Top 7 Tips for a Difficult Quarterly Conversation
The worst thing about management is having a difficult conversation with a direct report. The second worst thing is preparing for that conversation. In the Entrepreneurial Operating System®, you have the potential for at least one difficult conversation every 90 days.
While the Quarterly Conversation™ is designed to prevent those meltdown scenarios, that doesn’t mean every Quarterly Conversation will be a bed of roses. But even your toughest conversations can be healthy ones.
We won’t get into the dos and don’ts of a Quarterly Conversation—there are plenty of articles on the EOS Worldwide website for that. But here are seven tips to help you nail that tough conversation you’re dreading.
Ninety-nine percent of the time, you should know beforehand if your Quarterly Conversation is going to be a difficult one. There’s no reason for going into the conversation ill-prepared.
Preparation doesn’t mean:
- Compiling a mountain of evidence against your employee.
- Constructing arguments to counter your employee’s excuses or accusations.
- Brooding on your negative emotions.
Preparation does mean:
- Knowing your desired outcomes.
- Doing your homework to understand the situation.
- Anticipating where the meeting can go poorly and determining your response.
- Understanding your own emotions and identifying a healthy way to handle them in the moment.
- Planning a structure to the conversation that will help defuse emotions.
- Rehearsing your words.
This can be the hardest thing to do. When a tough conversation gets heated, your immediate reaction is to go into self-defense mode. That’s the last thing to do. Instead of closing down, open up more. Open your ears, open your eyes, open your mind. Don’t just hear your direct report—listen to them.
The best managers get attentive when a conversation isn’t going well. Your best shot at improving the situation comes by understanding the situation. That includes understanding the other person’s perspective—truly “getting it”—even if they’re wrong.
Emotional conversations are always worse when all you have is vague statements to make your point. Without specific examples that clearly back up your statements, it’s just your opinion against the other person’s. And that’s not a fun place for either of you to be in.
But specifics are objective. They reduce the emotional aspect, because it’s just bare facts. If you can point to specific instances where a mistake was made, or a Core Value wasn’t followed, you’ll start to get them nodding with you. Now you’ve got common ground to move forward!
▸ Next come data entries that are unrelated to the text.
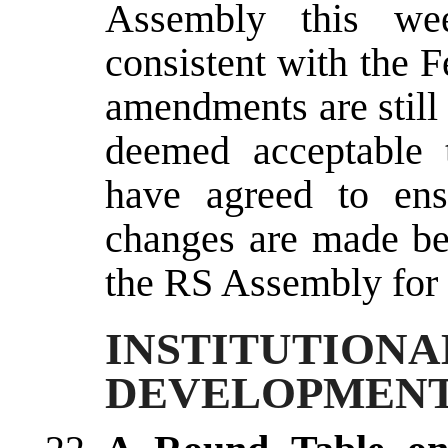
Assembly this wee
consistent with the 
amendments are still
deemed acceptable 
have agreed to ens
changes are made bef
the RS Assembly for 
INSTITUTI
DEVELOPMEN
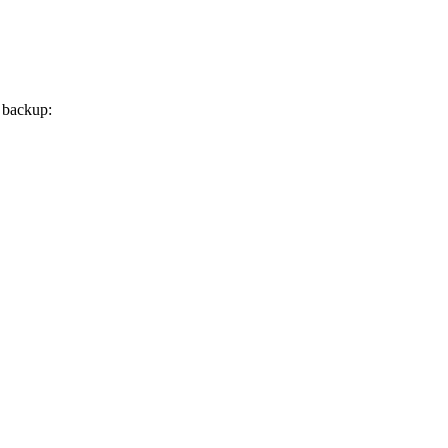
a backup:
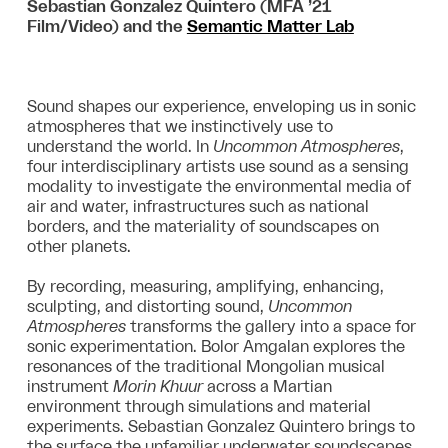
Sebastian Gonzalez Quintero (MFA ’21
Film/Video) and the
Semantic Matter Lab
Sound shapes our experience, enveloping us in sonic
atmospheres that we instinctively use to
understand the world. In
Uncommon Atmospheres
,
four interdisciplinary artists use sound as a sensing
modality to investigate the environmental media of
air and water, infrastructures such as national
borders, and the materiality of soundscapes on
other planets.
By recording, measuring, amplifying, enhancing,
sculpting, and distorting sound,
Uncommon
Atmospheres
transforms the gallery into a space for
sonic experimentation. Bolor Amgalan explores the
resonances of the traditional Mongolian musical
instrument
Morin Khuur
across a Martian
environment through simulations and material
experiments. Sebastian Gonzalez Quintero brings to
the surface the unfamiliar underwater soundscapes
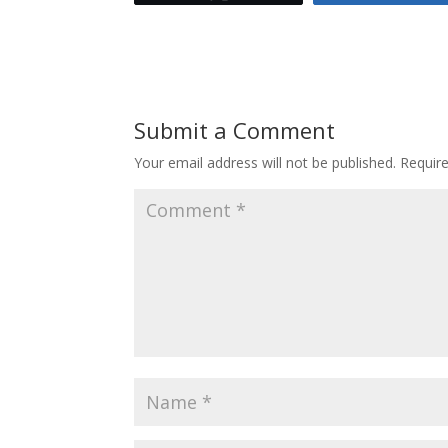
Submit a Comment
Your email address will not be published.
Requir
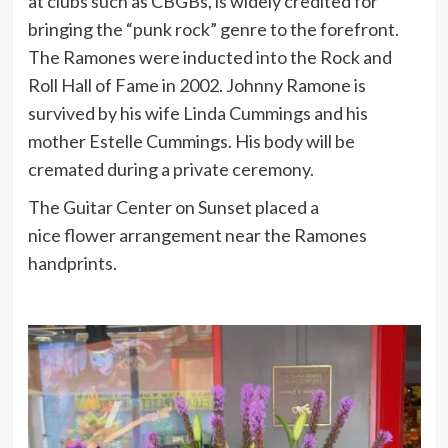
at clubs such as CBGBs, is widely credited for
bringing the “punk rock” genre to the forefront.
The Ramones were inducted into the Rock and
Roll Hall of Fame in 2002. Johnny Ramone is
survived by his wife Linda Cummings and his
mother Estelle Cummings. His body will be
cremated during a private ceremony.
The Guitar Center on Sunset placed a
nice flower arrangement near the Ramones
handprints.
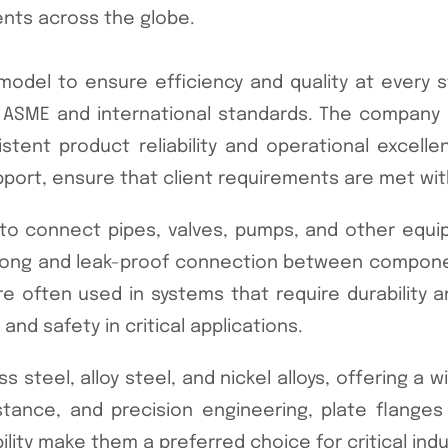
ents across the globe.
odel to ensure efficiency and quality at every s
 to ASME and international standards. The compan
stent product reliability and operational excelle
pport, ensure that client requirements are met wit
d to connect pipes, valves, pumps, and other equi
 strong and leak-proof connection between compone
often used in systems that require durability and
nd safety in critical applications.
ss steel, alloy steel, and nickel alloys, offering a 
stance, and precision engineering, plate flanges
bility make them a preferred choice for critical ind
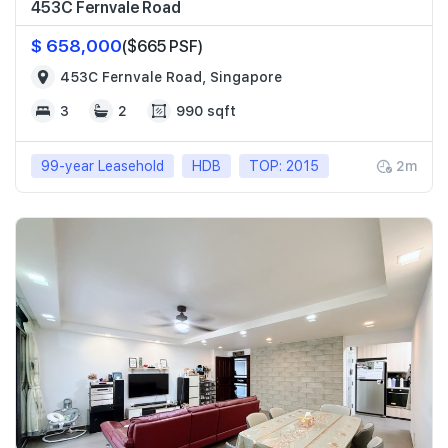
453C Fernvale Road
$ 658,000
($665 PSF)
453C Fernvale Road, Singapore
3
2
990 sqft
99-year Leasehold
HDB
TOP: 2015
2m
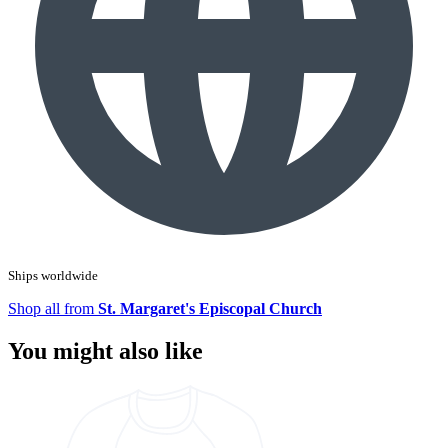
Ships worldwide
Shop all from
St. Margaret's Episcopal Church
You might also like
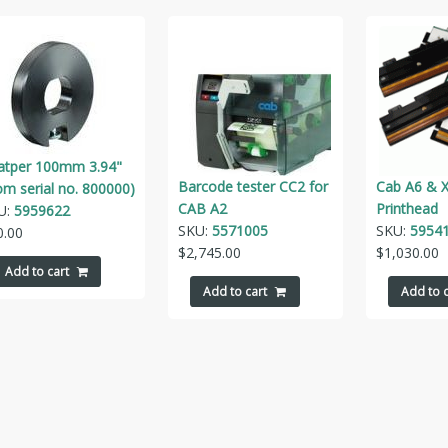
atper 100mm 3.94"
Barcode tester CC2 for
Cab A6 & X
om serial no. 800000)
CAB A2
Printhead
U:
5959622
SKU:
5571005
SKU:
5954
0.00
$
2,745.00
$
1,030.00
Add to cart
Add to cart
Add to c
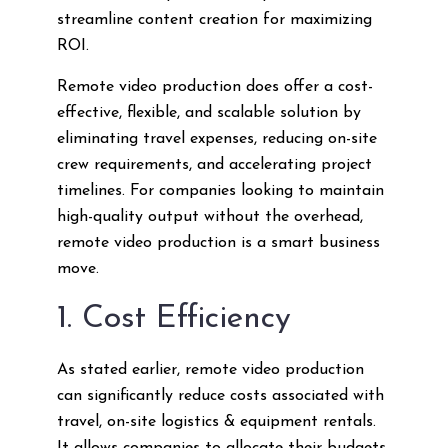
streamline content creation for maximizing
ROI.
Remote video production does offer a cost-
effective, flexible, and scalable solution by
eliminating travel expenses, reducing on-site
crew requirements, and accelerating project
timelines. For companies looking to maintain
high-quality output without the overhead,
remote video production is a smart business
move.
1. Cost Efficiency
As stated earlier, remote video production
can significantly reduce costs associated with
travel, on-site logistics & equipment rentals.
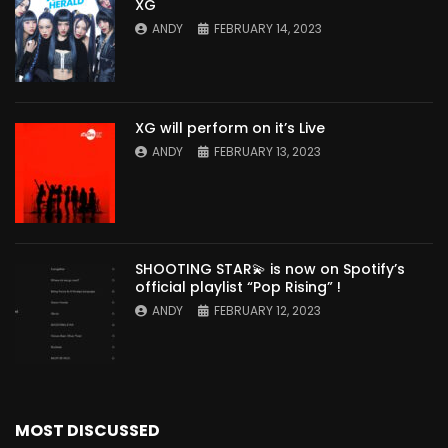
XG
ANDY
FEBRUARY 14, 2023
XG will perform on it’s Live
ANDY
FEBRUARY 13, 2023
SHOOTING STAR💫 is now on Spotify’s
official playlist “Pop Rising” !
ANDY
FEBRUARY 12, 2023
MOST DISCUSSED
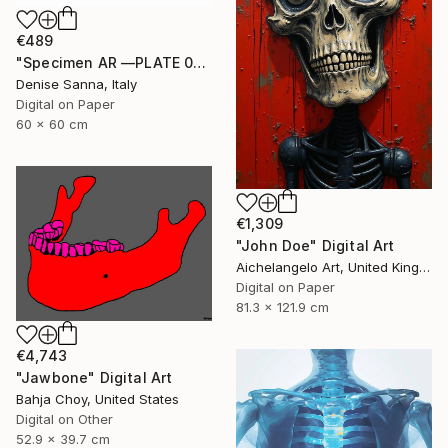
€489
"Specimen AR —PLATE 02/09" Digital Art
Denise Sanna, Italy
Digital on Paper
60 x 60 cm
€1,309
"John Doe" Digital Art
Aichelangelo Art, United Kingdom
Digital on Paper
81.3 x 121.9 cm
€4,743
"Jawbone" Digital Art
Bahja Choy, United States
Digital on Other
52.9 x 39.7 cm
Fix the Problem, Not the Person
If things get heated, you could find yourself making accusatory statements, like, “You never give anyone the benefit of the doubt” or, “You don’t consider how your actions affect other people.”
The problem with accusations like these is that you don’t have access to a person’s mind or heart. You don’t know what anyone is thinking or feeling, and you can’t know their motives, unless they tell you. You can guess (and you might be right), but you don’t have the objective position to accuse anyone.
But you can say that their actions appear to come from a certain motive or mindset. “It feels like…” is 100 percent valid, because now you’re sharing your experience of their actions. And your direct report can’t argue against that.
Besides that, accusatory statements center on the individual. Instead, focus on the issue. You can’t fix people, but you can fix problems!
If you’ve done your homework, there’s no room for debate. Expectations have either been met, or they haven’t. Acknowledge your direct report’s perspective, but don’t open the door for argument.
Instead, focus on moving forward, getting on the same page and finding a solution everyone can agree with.
Help First, in All Things
Above all, remember that your job as a manager is to help your people succeed. That doesn’t change when you have to have a difficult Quarterly Conversation. Approach the meeting with the intention of helping your direct report, and doing whatever is in their (and your team’s) best interests.
If you make it clear and obvious that you are for your people, even the most difficult conversations can be healthy and positive ones.